Cette photo de Vrubel représente une nuit dans des tons rouge-roux sourds. Les silhouettes sombres des chevaux et un berger gitan à demi-pattes basané sont visibles. Des fourrés de chardons comme des torches rouges vivantes: ils parlent, chuchotent, semblent être des enfants animés de la terre.
Le vrai paysage, semble-t-il, devient fantastique lorsque vous remarquez que des cornes peuvent être vues dans les cheveux rigides et noirs d’un gitan. Ici, la figure du berger et le paysage forment l’unité, et ils ne peuvent pas se concevoir l’un sans l’autre.
Le cadeau le plus rare d’un coloriste a été montré par Mikhail Aleksandrovich dans son tableau “Vers la nuit”, créé en 1900. Il fallait avoir une mémoire visuelle vraiment phénoménale pour capter la gamme la plus compliquée de la toile projetée. La nuit vient. Il souffle frais des étendues sombres de l’ancienne steppe scythique, où le vent marche.
Mais la terre, les chevaux, la silhouette solitaire semblaient ivre de la chaleur du jour passé. Des fleurs de chardon cramoisi, un cheval rouge – comme si elles portaient des traces du soleil disparu. La patrie des ancêtres. Les chevaux errent dans le contexte d’un ciel sombre, des distances infinies fondent dans la brume, une atmosphère de nature vierge règne. Et comme l’incarnation de son âme – pas seulement un berger de fées, pas un gobelin barbu avec une énorme crinière de cheveux, avec un torse puissant, comme forgé à partir de cuivre. La faucille du jeune mois scintille à peine, l’écho du silence enveloppe les steppes, seul le ronflement des chevaux et le cri triste d’un oiseau de nuit violent le silence du crépuscule…

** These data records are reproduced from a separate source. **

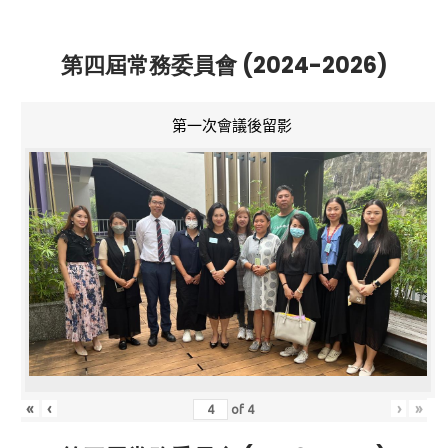
第四屆常務委員會 (2024-2026)
第一次會議後留影
«
‹
›
»
of
4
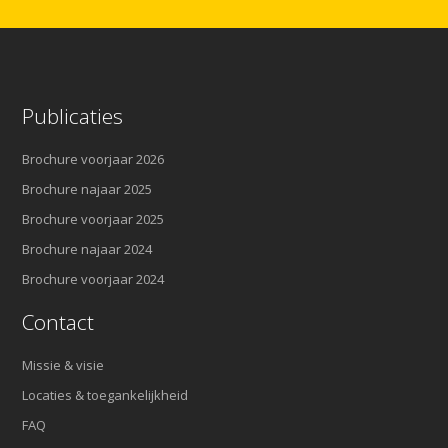
Publicaties
Brochure voorjaar 2026
Brochure najaar 2025
Brochure voorjaar 2025
Brochure najaar 2024
Brochure voorjaar 2024
Contact
Missie & visie
Locaties & toegankelijkheid
FAQ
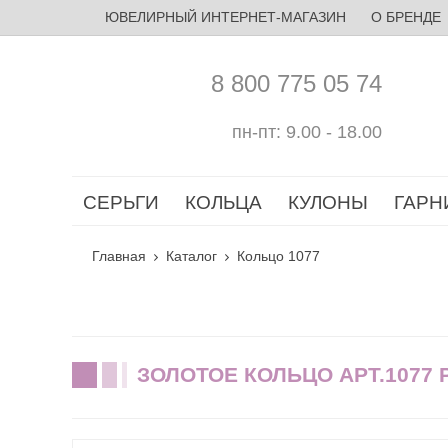
ЮВЕЛИРНЫЙ ИНТЕРНЕТ-МАГАЗИН
О БРЕНДЕ
8 800 775 05 74
пн-пт: 9.00 - 18.00
СЕРЬГИ
КОЛЬЦА
КУЛОНЫ
ГАРН
Главная
Каталог
Кольцо 1077
ЗОЛОТОЕ КОЛЬЦО АРТ.1077 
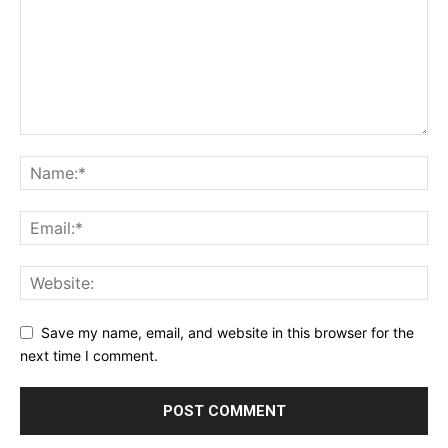
Save my name, email, and website in this browser for the
next time I comment.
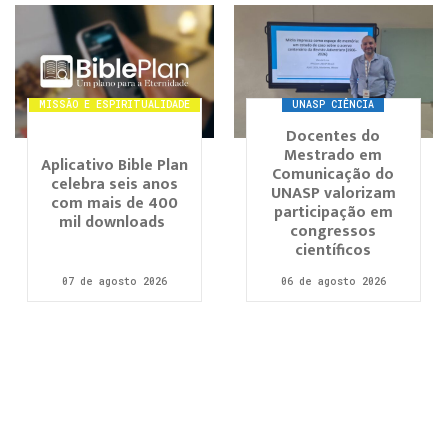
MISSÃO E ESPIRITUALIDADE
UNASP CIÊNCIA
Docentes do
Mestrado em
Aplicativo Bible Plan
Comunicação do
celebra seis anos
UNASP valorizam
com mais de 400
participação em
mil downloads
congressos
científicos
07 de agosto 2026
06 de agosto 2026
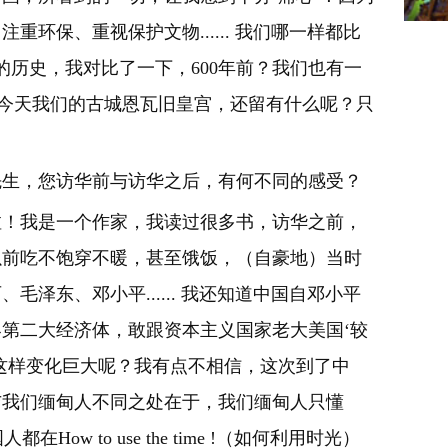
环保、重视保护文物...... 我们哪一样都比
的历史，我对比了一下，600年前？我们也有一
是今天我们的古城恩瓦旧皇宫，还留有什么呢？只
先生，您访华前与访华之后，有何不同的感受？
啦！我是一个作家，我读过很多书，访华之前，
以前吃不饱穿不暖，甚至饿饭，（自豪地）当时
泽东、邓小平...... 我还知道中国自邓小平
第二大经济体，敢跟资本主义国家老大美国‘较
这样变化巨大呢？我有点不相信，这次到了中
与我们缅甸人不同之处在于，我们缅甸人只懂
人都在How to use the time !（如何利用时光）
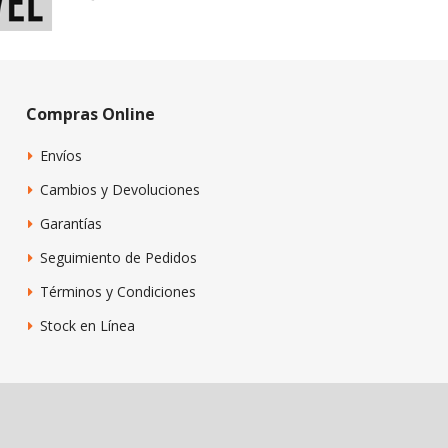
Compras Online
Envíos
Cambios y Devoluciones
Garantías
Seguimiento de Pedidos
Términos y Condiciones
Stock en Línea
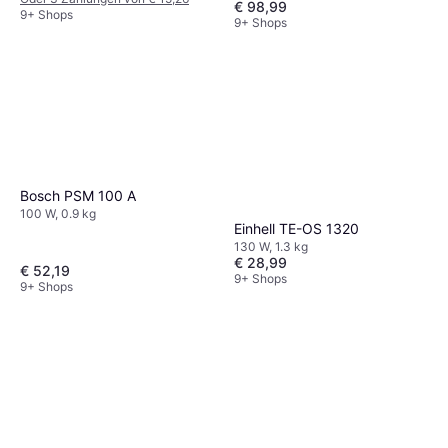
€ 98,99
9+ Shops
9+ Shops
Bosch PSM 100 A
100 W, 0.9 kg
Einhell TE-OS 1320
130 W, 1.3 kg
€ 28,99
€ 52,19
9+ Shops
9+ Shops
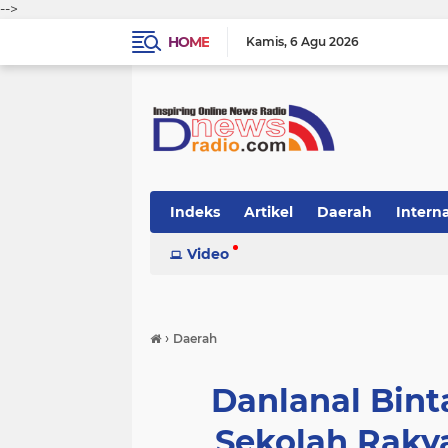
-->
HOME
Kamis
6 Agu 2026
Indeks
Artikel
Daerah
Intern
Video
›
Daerah
Danlanal Bint
Sekolah Raky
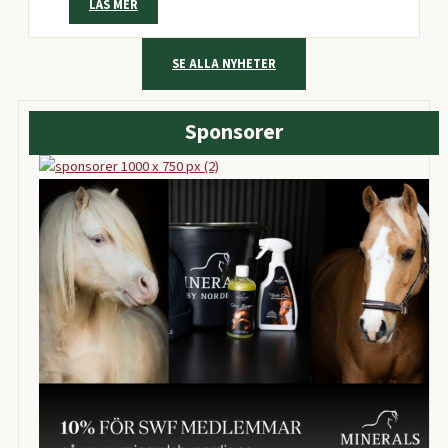
LÄS MER
SE ALLA NYHETER
Sponsorer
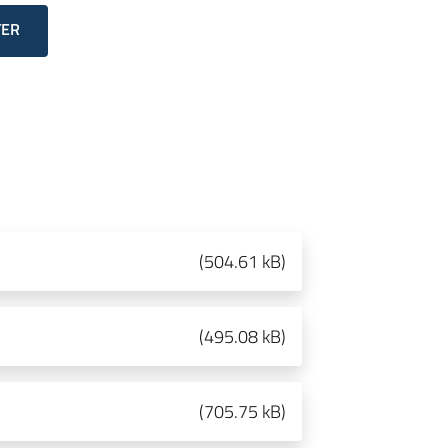
TER
(
504.61 kB
)
(
495.08 kB
)
(
705.75 kB
)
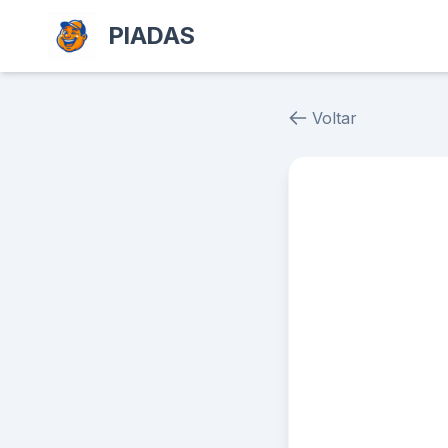
PIADAS
Voltar
Piada # 5089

Des tons rouges roux sourds, des silhouettes sombres de chevaux, des fourrés de chardons et un berger gitan à demi-pattes basané, dont les cornes sont visibles dans les cheveux noirs durs. Mais ce ne sont pas les cornes du berger qui racontent à ces œuvres le charme d’un conte de fées – leur concept pictural est fantastique, le rapport même des figures et du paysage. L’image humaine n’apparaît pas sur le fond du paysage, mais comme si elle sortait de ses entrailles et faisait corps avec elle.
La nature dans les peintures de Vrubel est aussi spirituelle que les gens, et les gens sont créés à partir de la même substance que la nature, même inorganique. La brosse de Vrubel donne rarement au corps humain et aux visages la douceur et l’élasticité de la peau sous laquelle coule le sang chaud. La chair des personnages de Vrubel, comme dans le célèbre air de l’invité varangien, est “des roches de ces pierres”, des minéraux et des métaux, du règne végétal. Regardez l’arrière du berger dans la nuit – elle est comme une barre de cuivre. Si les êtres humains sont comparés aux plantes et aux minéraux, alors les minéraux et les plantes portent quelque chose d’humain en eux-mêmes. Les chardons de l’image Toward Night sont des torches rouges vivantes: ils parlent, chuchotent, semblent être des enfants animés de la terre.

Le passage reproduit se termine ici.